Put all of the pieces together, and any problem that strikes a very small percentage of cars after these cars have been on the road for a while is not likely to be discovered during the car’s development.

Of course, there could yet be a smoking gun: it could turn out that someone did notice the unintended acceleration problem within Toyota, and they either decided not to pursue it or tried to pursue it and were blocked by others within the company. But there’s no hint of this yet.

Move beyond product development and Toyota becomes more culpable. The pedal recall includes one five-year-old model, the 2005 Avalon. Some reported cases include 2005 Camrys (though these aren’t included in the pedal recall). Even if a problem that affects a small percentage of cars didn’t pop up during development, it clearly started popping up once hundreds of thousands of cars were in customers’ hands. Dealers must have been aware of multiple cases of unintended acceleration by 2007 or 2008, and perhaps even back in 2005.

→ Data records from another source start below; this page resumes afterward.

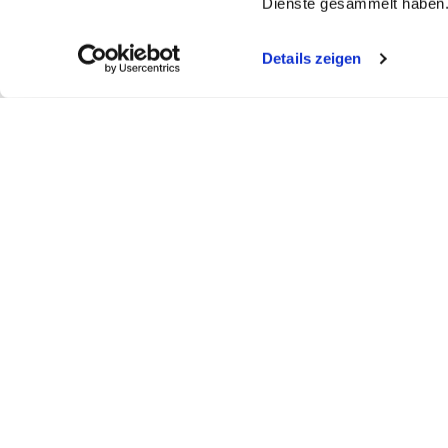
Dienste gesammelt haben
Details zeigen
My WEBSTAR
Kundenportal
Shop
My WEBSTAR
Bestellungen
Hygiene- und
Meine Einkaufslisten
Rechnungen
Personalisier
Schnellerfassung
Statistiken
Medizin- und 
Scanner
Mein Konto
Kiosk- und Sh
Warenkorb
Fun Food Ser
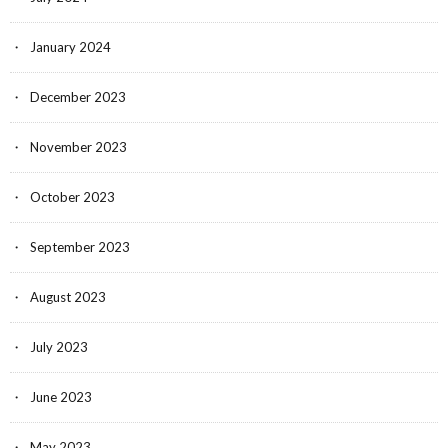
January 2024
December 2023
November 2023
October 2023
September 2023
August 2023
July 2023
June 2023
May 2023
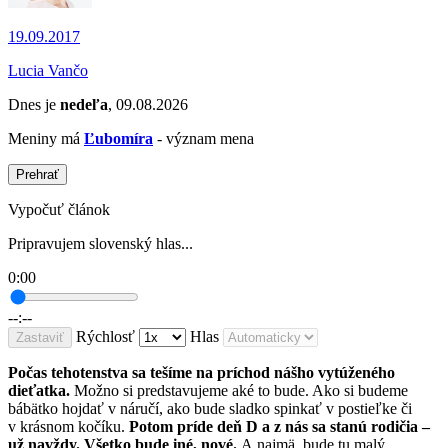
19.09.2017
Lucia Vančo
Dnes je
nedeľa
, 09.08.2026
Meniny má
Ľubomíra
- význam mena
Prehrať
Vypočuť článok
Pripravujem slovenský hlas...
0:00
--:--
Rýchlosť
Hlas
Zastaviť
Počas tehotenstva sa tešíme na príchod nášho vytúženého
dieťatka.
Možno si predstavujeme aké to bude. Ako si budeme
bábätko hojdať v náručí, ako bude sladko spinkať v postieľke či
v krásnom kočíku.
Potom príde deň D a z nás sa stanú rodičia –
už navždy. Všetko bude iné, nové.
A najmä, bude tu malý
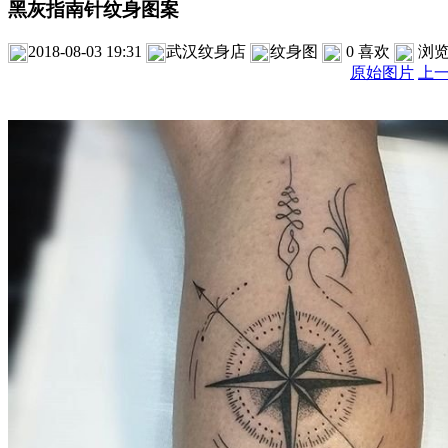
黑灰指南针纹身图案
2018-08-03 19:31
武汉纹身店
纹身图
0
喜欢
浏
原始图片
上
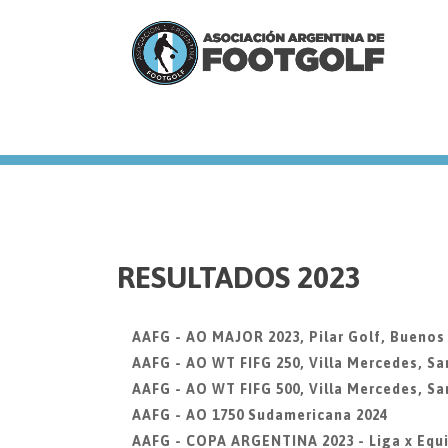
we
RESULTADOS 2023
AAFG - AO MAJOR 2023, Pilar Golf, Buenos
AAFG - AO WT FIFG 250, Villa Mercedes, Sa
AAFG - AO WT FIFG 500, Villa Mercedes, Sa
AAFG - AO 1750 Sudamericana 2024
AAFG - COPA ARGENTINA 2023 - Liga x Equi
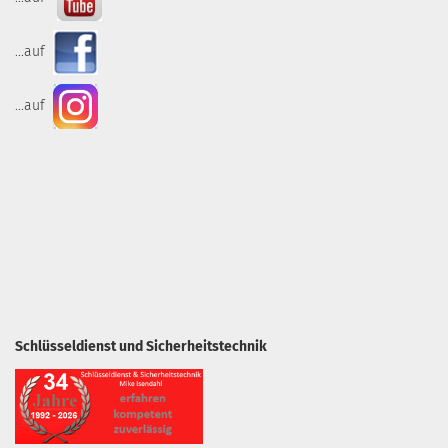
...auf
...auf
Schlüsseldienst und Sicherheitstechnik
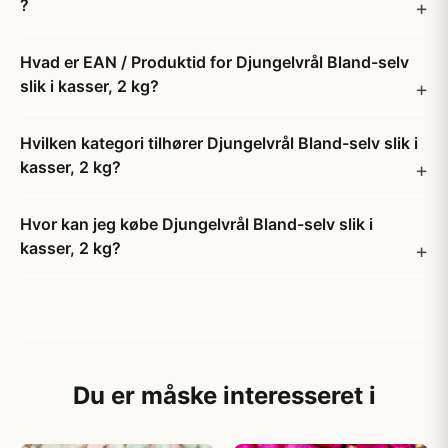
?
Hvad er EAN / Produktid for Djungelvrål Bland-selv
slik i kasser, 2 kg​?
Hvilken kategori tilhører Djungelvrål Bland-selv slik i
kasser, 2 kg​?
Hvor kan jeg købe Djungelvrål Bland-selv slik i
kasser, 2 kg​?
Du er måske interesseret i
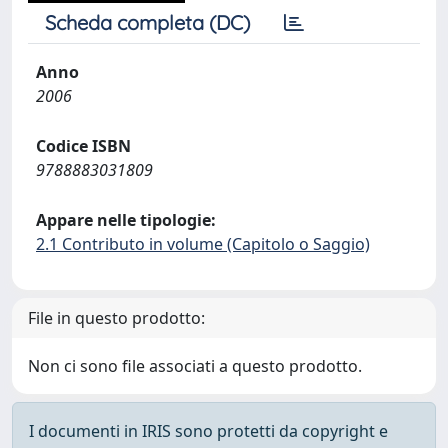
Scheda completa (DC)
Anno
2006
Codice ISBN
9788883031809
Appare nelle tipologie:
2.1 Contributo in volume (Capitolo o Saggio)
File in questo prodotto:
Non ci sono file associati a questo prodotto.
I documenti in IRIS sono protetti da copyright e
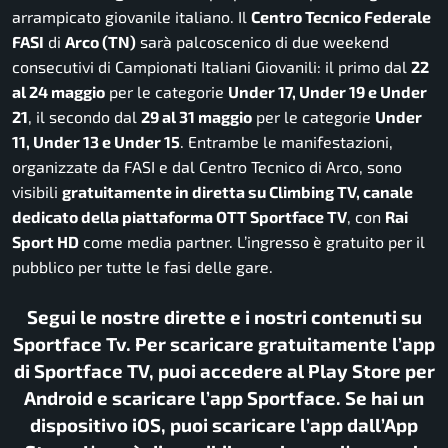
arrampicato giovanile italiano. Il
Centro Tecnico Federale
FASI
di
Arco (TN)
sarà palcoscenico di due weekend
consecutivi di Campionati Italiani Giovanili: il primo dal
22
al 24 maggio
per le categorie
Under 17, Under 19 e Under
21
, il secondo dal
29 al 31 maggio
per le categorie
Under
11, Under 13 e Under 15
. Entrambe le manifestazioni,
organizzate da FASI e dal Centro Tecnico di Arco, sono
visibili
gratuitamente in diretta su Climbing TV, canale
dedicato della piattaforma OTT Sportface TV
, con
Rai
Sport HD
come media partner. L’ingresso è gratuito per il
pubblico per tutte le fasi delle gare.
Segui le nostre dirette e i nostri contenuti su
Sportface Tv. Per scaricare gratuitamente l’app
di Sportface TV, puoi accedere al Play Store per
Android e scaricare l’app Sportface. Se hai un
dispositivo iOS, puoi scaricare l’app dall’App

What system does Toyota have in place to learn of the problems car owners are experiencing and rapidly develop engineering fixes for them? Judging from responses to TrueDelta’s Car Reliability Survey, Toyota generally does a good job identifying and fixing common problems early in a model’s run. Which is why Toyotas generally continue to perform well in reliability surveys. Common problems are caught and fixed. In this sense, Toyota has not lost control of its quality control.

But the system failed in this case—which notably does not involve a common problem. Why? Does Toyota’s system focus much less attention on rare problems, even if they can result in fatal accidents? Does it track cars less closely after the first year or two of ownership? Either of these could be a contributing factor. But is anyone asking these questions?

These aren’t only questions for Toyota. All car makers should take Toyota’s current predicament as a wakeup call to improve their systems for learning of the rare but potentially fatal problems car owners are experiencing, thoroughly researching these problems, then fixing them.